Neneknya Mahesa menoleh ke arah Allana yang berdiri kikuk beberapa langkah di belakang Mahesa.
"Se...selamat malam Nyonya," ucap Allana gugup. Ia berencana untuk segera berlari ke kamarnya di atas tapi kakinya sulit sekali diajak berkompromi.
Wanita tua itu mengannguk pelan kemudian tatapannya kembali beralih ke arah cucu lelakinya.
"Jadi ini yang kau sembunyikan dari nenek? Kau menyekap puteri keluarga Windardi di rumah ini?"
Sekali lagi nenek Mahesa menatap Allana dengan pandangan menyelidik.
"Aku tidak menyekapnya, aku menyelamatkannya dari sindikat yang hampir melelangnya di pasar gelap sebagai p*****r," tolak Mahesa. Ia sama sekali tidak terima disebut telah menyekap Allana. Lebih tepatnya ia memaksa Allana untuk tinggal.
"Lepaskan dia. Biarkan dia kembali ke keluarganya dan hidup dengan bebas. Sekalipun kau menyelamatkannya, kau tidak berhak atas hidupnya, Mahesa."
Nenek mencoba membujuk Mahesa.
Allana mengangkat wajahnya menatap nenek. Ia sama sekali tidak menyangka kalau wanita tua itu akan berdiri di pihaknya. Untuk sesaat, ia seakan kembali melihat harapan untuk bisa lepas dari Mahesa.
"Dia tidak akan bisa bertahan hidup di luar sana. Dia sudah menjadi milikku," ucap Mahesa tegas. Jelas terlihat kalau ucapan Neneknya sekalipun tidak akan bisa menggohyahkan pendiriannya saat ini.
Allana terdiam mendengar kalimat Mahesa. Pria itu mengklaim dirinya seakan dirinya adalah barang. Ia mengepalkan tangannya perlahan. Ini salah, bagaimana mungkin beberapa kali ia bisa berpikir kalau Mahesa bisa melepaskannya hanya karena neneknya meminta? Bagaimana mungkin ia berpikir kalau Mahesa adalah seorang penyelamat bagi dirinya dan keluarganya?
"Mahesa! Sebentar lagi kau akan menikah dengan Erika! Bagaimana kau menjelaskan semuanya pada Erika dan keluarganya?"
Nenek tampak marah besar. Kali ini ia menatap cucunya dengan sorot mata yang jelas-jelas menunjukkan kemarahan.
Allana tersentak mendengar kalimat nenek Mahesa. Ia tahu sejak awal kalau Mahesa tidak mencintainya, kalau hubungan dan percintaan mereka didasarkan oleh dendam dan pembalasan entah karena apa yang selalu di ucapkan Mahesa.
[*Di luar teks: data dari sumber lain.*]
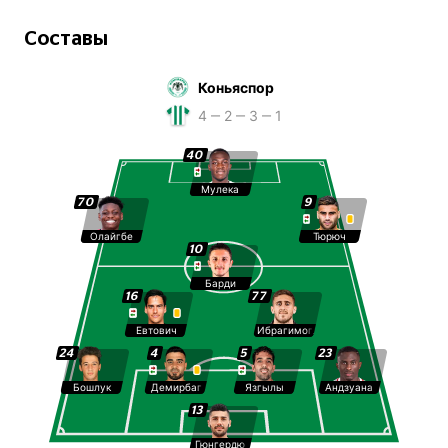
Составы
Коньяспор
4 ‒ 2 ‒ 3 ‒ 1
40
Мулека
70
9
Олайгбе
Тюрюч
10
Барди
16
77
Евтович
Ибрагимоглу
24
4
5
23
Бошлук
Демирбаг
Язгылы
Андзуана
13
Гюнгердю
Akan tetapi ia sama sekali tidak menyangka kalau Mahesa akan menikah dengan wanita lain? Maksudnya, ia sama sekali tidak perduli dengan siapa pria itu akan menikah, akan tetapi kalau memang demikian, kenapa pria itu harus memaksanya mengandung seorang anak yang kelak hanya akan menjadi anak di luar nikah! Anak haram yang sudah jelas hanya akan menuai kebencian dari istri sah Mahesa nantinya.
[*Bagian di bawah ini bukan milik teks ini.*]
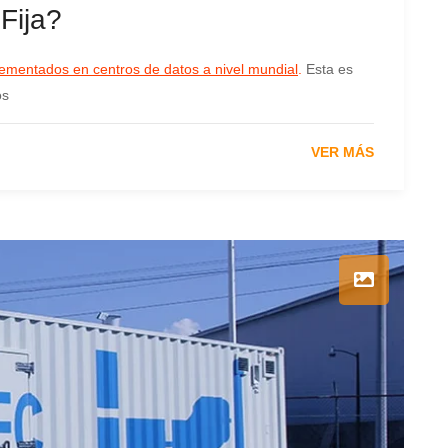
Fija?
lementados en centros de datos a nivel mundial
.
Esta es
os
VER MÁS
"Menikah?" ucap Allana gemetar. Matanya tampak berkaca-kaca. Sekarang dirinya tidak hanya menjadi wanita simpanan, dia adalah calon orang ketiga dalam rumah tangga orang lain di masa depan! Bahkan seharipun, ia tidak pernah memimpikan akan mengalami hal seperti ini dalam hidupnya.
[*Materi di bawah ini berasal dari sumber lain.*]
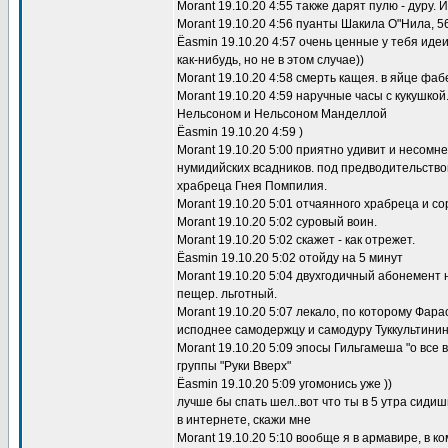
Morant 19.10.20 4:55 также дарят пулю - дуру. 
Morant 19.10.20 4:56 пуанты Шакила О"Нила, 5
Ёasmin 19.10.20 4:57 очень ценные у тебя иде
как-нибудь, но не в этом случае))
Morant 19.10.20 4:58 смерть кащея. в яйце фа
Morant 19.10.20 4:59 наручные часы с кукушк
Нельсоном и Нельсоном Манделлой
Ёasmin 19.10.20 4:59 )
Morant 19.10.20 5:00 приятно удивит и несомн
нумидийских всадников. под предводительств
храбреца Гнея Помпилия.
Morant 19.10.20 5:01 отчаянного храбреца и с
Morant 19.10.20 5:02 суровый воин.
Morant 19.10.20 5:02 скажет - как отрежет.
Ёasmin 19.10.20 5:02 отойду на 5 минут
Morant 19.10.20 5:04 двухгодичный абонемент
пещер. льготный.
Morant 19.10.20 5:07 лекало, по которому Фар
исподнее самодержцу и самодуру Туккультинин
Morant 19.10.20 5:09 эпосы Гильгамеша "о все 
группы "Руки Вверх"
Ёasmin 19.10.20 5:09 угомонись уже ))
лучше бы спать шел..вот что ты в 5 утра сидиш
в интернете, скажи мне
Morant 19.10.20 5:10 вообще я в армавире, в к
Jika benar Mahesa akan menikah dengan orang lain, untuk apa ia mengharapkan anak dari wanita yang lain? Bukannya ia akan punya istri untuk melahirkan anak baginya? Lalu bagaimana dengan anaknya? Bagaimana dengan dirinya? Pikiran-pikiran ini mulai mengganggunya.
Ia tidak pernah lupa dengan isi perjanjian itu. Mahesa tidak akan pernah menikahinya. Pria itu akan membuangnya saat anaknya lahir. Lalu bagaimana dengan anak yang dilahirkannya nanti? Dimana anak itu akan ditempatkan?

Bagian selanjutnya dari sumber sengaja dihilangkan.